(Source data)
== Segment start ==

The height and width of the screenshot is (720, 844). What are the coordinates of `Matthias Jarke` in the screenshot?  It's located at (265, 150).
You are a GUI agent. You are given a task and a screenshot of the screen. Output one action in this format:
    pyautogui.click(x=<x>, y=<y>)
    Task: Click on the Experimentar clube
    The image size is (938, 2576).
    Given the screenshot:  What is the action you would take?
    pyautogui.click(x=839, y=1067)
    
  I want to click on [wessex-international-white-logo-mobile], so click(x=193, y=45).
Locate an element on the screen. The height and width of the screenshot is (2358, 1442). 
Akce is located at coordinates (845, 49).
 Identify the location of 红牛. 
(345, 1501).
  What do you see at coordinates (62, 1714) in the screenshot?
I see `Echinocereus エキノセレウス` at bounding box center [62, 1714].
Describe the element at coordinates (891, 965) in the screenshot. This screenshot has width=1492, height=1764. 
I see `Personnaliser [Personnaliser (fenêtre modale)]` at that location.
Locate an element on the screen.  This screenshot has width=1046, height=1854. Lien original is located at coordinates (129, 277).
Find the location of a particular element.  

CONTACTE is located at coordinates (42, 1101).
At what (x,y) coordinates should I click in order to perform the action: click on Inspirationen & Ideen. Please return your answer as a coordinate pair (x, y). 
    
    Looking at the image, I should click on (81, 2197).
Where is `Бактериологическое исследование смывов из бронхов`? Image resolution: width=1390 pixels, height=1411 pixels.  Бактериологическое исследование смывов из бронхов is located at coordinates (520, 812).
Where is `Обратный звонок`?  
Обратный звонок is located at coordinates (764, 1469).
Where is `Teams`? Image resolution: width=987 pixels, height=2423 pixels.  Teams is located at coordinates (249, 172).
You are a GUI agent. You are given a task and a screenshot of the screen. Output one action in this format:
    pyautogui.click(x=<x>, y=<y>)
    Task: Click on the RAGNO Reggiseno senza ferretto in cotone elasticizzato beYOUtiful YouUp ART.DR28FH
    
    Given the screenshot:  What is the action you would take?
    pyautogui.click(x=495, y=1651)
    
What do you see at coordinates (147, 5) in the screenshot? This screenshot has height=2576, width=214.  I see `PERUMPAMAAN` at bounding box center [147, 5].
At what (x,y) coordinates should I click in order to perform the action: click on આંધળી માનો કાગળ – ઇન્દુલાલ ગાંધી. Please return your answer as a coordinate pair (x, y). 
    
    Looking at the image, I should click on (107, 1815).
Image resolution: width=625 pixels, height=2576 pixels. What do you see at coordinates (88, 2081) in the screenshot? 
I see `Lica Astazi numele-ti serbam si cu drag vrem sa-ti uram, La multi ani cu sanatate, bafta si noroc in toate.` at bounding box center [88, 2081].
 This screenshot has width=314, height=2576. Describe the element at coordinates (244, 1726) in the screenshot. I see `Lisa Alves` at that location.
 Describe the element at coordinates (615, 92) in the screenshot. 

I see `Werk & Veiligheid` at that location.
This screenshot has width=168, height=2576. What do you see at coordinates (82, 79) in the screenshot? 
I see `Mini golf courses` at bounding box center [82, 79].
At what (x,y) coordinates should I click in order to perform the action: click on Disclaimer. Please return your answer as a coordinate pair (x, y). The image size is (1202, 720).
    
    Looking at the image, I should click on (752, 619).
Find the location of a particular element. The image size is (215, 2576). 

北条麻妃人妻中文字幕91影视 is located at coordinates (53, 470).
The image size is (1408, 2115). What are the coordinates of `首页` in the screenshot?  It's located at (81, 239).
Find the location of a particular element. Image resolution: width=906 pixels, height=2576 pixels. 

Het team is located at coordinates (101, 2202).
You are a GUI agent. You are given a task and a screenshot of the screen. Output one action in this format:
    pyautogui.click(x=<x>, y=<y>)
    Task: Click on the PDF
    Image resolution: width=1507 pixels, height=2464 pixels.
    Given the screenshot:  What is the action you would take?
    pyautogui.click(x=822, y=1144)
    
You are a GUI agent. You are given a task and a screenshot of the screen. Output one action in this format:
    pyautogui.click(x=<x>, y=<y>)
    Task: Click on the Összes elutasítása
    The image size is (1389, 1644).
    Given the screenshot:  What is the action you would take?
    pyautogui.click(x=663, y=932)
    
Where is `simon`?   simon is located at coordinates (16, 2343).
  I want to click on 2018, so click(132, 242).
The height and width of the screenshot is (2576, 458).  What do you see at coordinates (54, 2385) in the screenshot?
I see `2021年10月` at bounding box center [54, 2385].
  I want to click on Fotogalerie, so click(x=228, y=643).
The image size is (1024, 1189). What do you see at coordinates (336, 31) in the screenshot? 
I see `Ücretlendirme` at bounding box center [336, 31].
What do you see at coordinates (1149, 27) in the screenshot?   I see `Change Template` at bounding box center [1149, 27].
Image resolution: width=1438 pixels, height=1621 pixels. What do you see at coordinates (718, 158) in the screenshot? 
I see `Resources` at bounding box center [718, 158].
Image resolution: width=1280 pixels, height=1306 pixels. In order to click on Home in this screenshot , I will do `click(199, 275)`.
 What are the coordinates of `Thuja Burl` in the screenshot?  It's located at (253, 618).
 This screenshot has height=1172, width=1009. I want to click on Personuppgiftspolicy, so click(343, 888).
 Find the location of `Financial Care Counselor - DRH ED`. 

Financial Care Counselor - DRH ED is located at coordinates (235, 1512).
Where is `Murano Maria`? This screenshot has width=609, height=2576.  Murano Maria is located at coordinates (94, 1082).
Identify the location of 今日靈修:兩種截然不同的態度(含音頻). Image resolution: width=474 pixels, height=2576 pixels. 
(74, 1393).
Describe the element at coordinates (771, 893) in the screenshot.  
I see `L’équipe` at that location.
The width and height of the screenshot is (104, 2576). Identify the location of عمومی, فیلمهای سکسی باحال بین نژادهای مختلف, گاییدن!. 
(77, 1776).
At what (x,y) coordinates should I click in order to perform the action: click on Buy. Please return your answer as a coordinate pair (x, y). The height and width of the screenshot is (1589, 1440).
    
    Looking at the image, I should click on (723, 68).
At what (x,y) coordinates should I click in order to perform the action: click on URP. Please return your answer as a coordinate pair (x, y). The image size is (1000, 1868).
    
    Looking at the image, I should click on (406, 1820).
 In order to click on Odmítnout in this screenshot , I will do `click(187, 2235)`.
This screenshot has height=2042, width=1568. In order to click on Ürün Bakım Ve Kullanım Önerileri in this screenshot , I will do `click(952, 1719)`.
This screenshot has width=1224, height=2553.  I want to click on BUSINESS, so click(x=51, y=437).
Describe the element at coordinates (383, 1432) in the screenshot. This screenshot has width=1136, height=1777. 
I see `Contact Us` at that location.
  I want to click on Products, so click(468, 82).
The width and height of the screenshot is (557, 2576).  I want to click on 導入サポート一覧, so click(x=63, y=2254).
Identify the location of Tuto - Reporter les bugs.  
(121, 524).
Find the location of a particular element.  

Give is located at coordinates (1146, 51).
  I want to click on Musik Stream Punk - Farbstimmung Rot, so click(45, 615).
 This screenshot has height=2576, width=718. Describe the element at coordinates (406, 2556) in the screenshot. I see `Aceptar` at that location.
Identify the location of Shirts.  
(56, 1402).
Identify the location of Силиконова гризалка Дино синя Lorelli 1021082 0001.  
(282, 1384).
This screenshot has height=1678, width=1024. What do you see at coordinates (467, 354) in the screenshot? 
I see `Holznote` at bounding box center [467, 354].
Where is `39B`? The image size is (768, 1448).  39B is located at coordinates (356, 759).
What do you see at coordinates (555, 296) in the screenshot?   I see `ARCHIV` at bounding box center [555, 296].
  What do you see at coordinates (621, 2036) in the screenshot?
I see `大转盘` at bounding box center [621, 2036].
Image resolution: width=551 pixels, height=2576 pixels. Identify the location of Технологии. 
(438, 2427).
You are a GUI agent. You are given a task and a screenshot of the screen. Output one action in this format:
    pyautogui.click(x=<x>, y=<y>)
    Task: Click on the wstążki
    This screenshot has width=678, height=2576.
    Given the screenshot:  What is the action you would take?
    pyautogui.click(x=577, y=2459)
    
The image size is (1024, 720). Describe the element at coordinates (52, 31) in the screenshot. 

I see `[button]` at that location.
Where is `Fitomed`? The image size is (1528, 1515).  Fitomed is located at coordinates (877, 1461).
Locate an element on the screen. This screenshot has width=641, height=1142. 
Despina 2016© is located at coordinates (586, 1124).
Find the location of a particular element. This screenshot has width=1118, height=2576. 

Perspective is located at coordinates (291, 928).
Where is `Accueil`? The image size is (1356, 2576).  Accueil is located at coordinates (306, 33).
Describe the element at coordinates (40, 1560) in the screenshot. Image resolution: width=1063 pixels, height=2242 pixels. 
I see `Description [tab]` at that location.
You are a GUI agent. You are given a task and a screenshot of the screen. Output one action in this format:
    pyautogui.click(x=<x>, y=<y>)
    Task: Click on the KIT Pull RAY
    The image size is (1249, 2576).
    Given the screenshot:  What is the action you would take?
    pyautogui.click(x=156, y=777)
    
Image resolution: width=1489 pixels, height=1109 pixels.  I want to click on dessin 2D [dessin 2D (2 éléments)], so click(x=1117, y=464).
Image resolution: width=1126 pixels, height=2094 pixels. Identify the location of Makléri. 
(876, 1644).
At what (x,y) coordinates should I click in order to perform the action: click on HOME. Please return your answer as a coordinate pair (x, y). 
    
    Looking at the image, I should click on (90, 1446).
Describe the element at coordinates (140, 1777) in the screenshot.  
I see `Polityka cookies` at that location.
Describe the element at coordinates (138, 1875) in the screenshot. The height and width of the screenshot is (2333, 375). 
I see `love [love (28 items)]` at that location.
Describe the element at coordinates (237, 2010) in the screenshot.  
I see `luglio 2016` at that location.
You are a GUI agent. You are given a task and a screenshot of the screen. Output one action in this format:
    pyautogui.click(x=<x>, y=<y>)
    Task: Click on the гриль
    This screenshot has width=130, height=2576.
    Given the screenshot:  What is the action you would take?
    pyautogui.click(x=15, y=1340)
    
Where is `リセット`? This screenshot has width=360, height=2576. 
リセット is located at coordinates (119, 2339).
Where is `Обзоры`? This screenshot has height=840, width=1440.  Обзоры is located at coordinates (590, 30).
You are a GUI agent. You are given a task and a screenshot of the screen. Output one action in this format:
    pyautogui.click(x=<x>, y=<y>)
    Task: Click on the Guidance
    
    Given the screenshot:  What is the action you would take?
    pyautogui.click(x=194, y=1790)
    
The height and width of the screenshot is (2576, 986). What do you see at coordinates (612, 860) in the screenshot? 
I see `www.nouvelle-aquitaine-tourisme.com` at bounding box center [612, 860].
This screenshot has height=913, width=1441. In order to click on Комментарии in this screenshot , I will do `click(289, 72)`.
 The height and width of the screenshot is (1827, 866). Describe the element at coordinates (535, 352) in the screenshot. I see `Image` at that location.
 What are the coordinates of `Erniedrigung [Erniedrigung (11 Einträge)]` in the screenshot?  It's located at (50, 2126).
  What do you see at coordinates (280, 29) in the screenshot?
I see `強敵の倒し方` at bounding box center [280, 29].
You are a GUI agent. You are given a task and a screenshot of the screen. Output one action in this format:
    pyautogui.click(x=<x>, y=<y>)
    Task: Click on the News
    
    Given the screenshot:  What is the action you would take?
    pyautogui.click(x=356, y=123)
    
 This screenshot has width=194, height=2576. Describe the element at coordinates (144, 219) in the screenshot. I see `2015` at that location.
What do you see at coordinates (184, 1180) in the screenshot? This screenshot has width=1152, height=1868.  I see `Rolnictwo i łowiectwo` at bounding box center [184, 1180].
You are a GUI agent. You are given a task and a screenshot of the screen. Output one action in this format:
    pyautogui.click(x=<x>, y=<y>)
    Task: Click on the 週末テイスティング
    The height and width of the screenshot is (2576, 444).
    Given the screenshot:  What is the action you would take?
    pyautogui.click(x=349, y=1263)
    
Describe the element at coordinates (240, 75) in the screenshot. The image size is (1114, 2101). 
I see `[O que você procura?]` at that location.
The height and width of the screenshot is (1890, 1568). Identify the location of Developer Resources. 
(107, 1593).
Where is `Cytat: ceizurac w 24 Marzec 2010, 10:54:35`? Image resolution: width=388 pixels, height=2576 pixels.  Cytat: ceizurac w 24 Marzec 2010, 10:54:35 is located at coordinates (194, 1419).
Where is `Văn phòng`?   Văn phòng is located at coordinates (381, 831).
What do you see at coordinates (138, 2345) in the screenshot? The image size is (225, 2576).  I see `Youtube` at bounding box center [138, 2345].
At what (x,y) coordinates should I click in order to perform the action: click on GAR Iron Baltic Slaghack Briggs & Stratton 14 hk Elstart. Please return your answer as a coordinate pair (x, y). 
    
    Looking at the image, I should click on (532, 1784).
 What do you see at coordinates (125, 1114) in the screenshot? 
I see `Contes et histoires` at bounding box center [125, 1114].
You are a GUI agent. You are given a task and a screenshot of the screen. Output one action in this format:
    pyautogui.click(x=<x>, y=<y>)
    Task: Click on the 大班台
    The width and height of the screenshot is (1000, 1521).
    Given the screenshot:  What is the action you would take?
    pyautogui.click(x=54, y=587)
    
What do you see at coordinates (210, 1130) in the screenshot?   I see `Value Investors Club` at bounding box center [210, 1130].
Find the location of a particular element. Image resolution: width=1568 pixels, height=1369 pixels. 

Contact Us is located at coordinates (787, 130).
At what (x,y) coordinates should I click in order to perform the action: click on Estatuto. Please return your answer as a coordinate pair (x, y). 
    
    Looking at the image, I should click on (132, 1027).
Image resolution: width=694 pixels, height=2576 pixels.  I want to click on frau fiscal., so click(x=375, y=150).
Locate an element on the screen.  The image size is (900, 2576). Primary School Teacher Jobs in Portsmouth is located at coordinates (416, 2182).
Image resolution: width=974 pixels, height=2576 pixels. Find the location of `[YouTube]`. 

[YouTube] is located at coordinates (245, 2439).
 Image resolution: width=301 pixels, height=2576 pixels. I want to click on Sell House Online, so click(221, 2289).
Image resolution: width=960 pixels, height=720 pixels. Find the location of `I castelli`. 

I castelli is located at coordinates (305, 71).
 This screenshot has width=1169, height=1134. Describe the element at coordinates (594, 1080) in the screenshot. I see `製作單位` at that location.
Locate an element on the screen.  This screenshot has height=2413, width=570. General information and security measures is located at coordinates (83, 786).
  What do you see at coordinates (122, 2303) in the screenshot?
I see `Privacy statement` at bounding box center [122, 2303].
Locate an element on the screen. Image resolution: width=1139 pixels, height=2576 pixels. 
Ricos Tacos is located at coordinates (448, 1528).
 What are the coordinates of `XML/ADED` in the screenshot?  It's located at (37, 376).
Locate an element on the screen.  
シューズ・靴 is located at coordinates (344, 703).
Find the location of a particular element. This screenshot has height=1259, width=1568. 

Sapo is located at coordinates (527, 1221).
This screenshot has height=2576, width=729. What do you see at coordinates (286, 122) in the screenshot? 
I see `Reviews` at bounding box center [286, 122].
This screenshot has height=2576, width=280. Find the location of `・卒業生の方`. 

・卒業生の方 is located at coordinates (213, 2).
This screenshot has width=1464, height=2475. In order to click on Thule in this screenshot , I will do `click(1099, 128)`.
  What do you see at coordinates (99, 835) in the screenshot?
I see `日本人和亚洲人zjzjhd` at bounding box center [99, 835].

== Segment end ==

About this task — Print the lines above from the one with "Task: Click on the RAGNO" through the one with "What do you see at coordinates (147, 5)", both included, exactly as written and nothing more.

Answer area —
    Task: Click on the RAGNO Reggiseno senza ferretto in cotone elasticizzato beYOUtiful YouUp ART.DR28FH
    
    Given the screenshot:  What is the action you would take?
    pyautogui.click(x=495, y=1651)
    
What do you see at coordinates (147, 5) in the screenshot? This screenshot has height=2576, width=214.  I see `PERUMPAMAAN` at bounding box center [147, 5].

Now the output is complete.